Here are 5 suggestions for you to avoid mistakes and get clear portrait photos.
Many new beginners may attribute wrong blur effects to focus error but ignore the shutter speed settings. If you set a slow shutter speed when shooting hand-held, you also can not get clear images. What you need to do in this situation is to match your shutter settings with the focal length.
Generally, for example, a 35mm lens needs a shutter speed 1/35 ( or double: 1/70 ), or even faster. In the same way, a 50mm lens needs a shutter speed 1/50 ( 1/100 ) or even faster.
Keep your camera steady by using a sturdy tripod and a shutter release cord, especially when shooting moving subjects or in poor light. If shooting hand-held is necessary, it’s not quite a serious issue. Now, most series digital SLR cameras feature Optical Image Stabilization technology, which helps to dramatically reduce or eliminate blurring caused by minute motions caused by the user. But you should still try your best to control the range of motions, in order to get perfect images.

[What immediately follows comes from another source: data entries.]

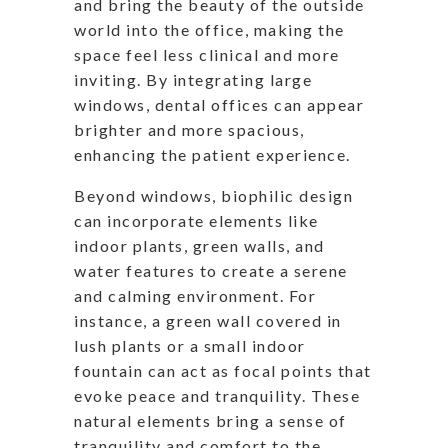
and bring the beauty of the outside
world into the office, making the
space feel less clinical and more
inviting. By integrating large
windows, dental offices can appear
brighter and more spacious,
enhancing the patient experience.
Beyond windows, biophilic design
can incorporate elements like
indoor plants, green walls, and
water features to create a serene
and calming environment. For
instance, a green wall covered in
lush plants or a small indoor
fountain can act as focal points that
evoke peace and tranquility. These
natural elements bring a sense of
tranquility and comfort to the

You'll need to set and lock the focus if you shooting under auto-focus mode because most of the time focus will be initially set in the center of the frame automatically. Most digital SLR cameras have a focus-lock capability, activated by pushing the shutter release button down halfway. But before this, you shall make sure the place of your subject in the frame and set the focus, in order to guarantee a clear subject.
For example, it is a good choice to set focus on the eyes. Eyes are important elements that may convey essential information of the photo while focus on eyes can make your portraits more attractive and reveal the personalities of your subject.
When shooting portraits, a wide aperture (around f/2.8-f/5.6) is often the best choice to capture a shallow depth of field, in order to make the background behind your subject nicely blurred, so your subject can be perfectly extruded.
But if you want everything to be sharp, like group shots or a beautiful environment, a narrow aperture (such as f/16 ) is great if you want most of the objects in your frame can also be in focus. But remember to use a slower shutter speed in order to avoid blur and increase your ISO, which will introduce grain.
5.Select Correct Lens
You may first start your photography with a zoom lens, but for portraits, the prime lenses are even better. For one thing, the prime lenses have wider maximum apertures, which is good for separating the subject from the background. For another, they’re super sharp and offer generally better image quality than zoom ones.
Here are three classical prime lenses for portraits: 50mm, 85mm, 200mm. Other wide-angel lenses and telephoto lenses are also helpful, but having the above three lenses would be the best option because you would have all bases covered.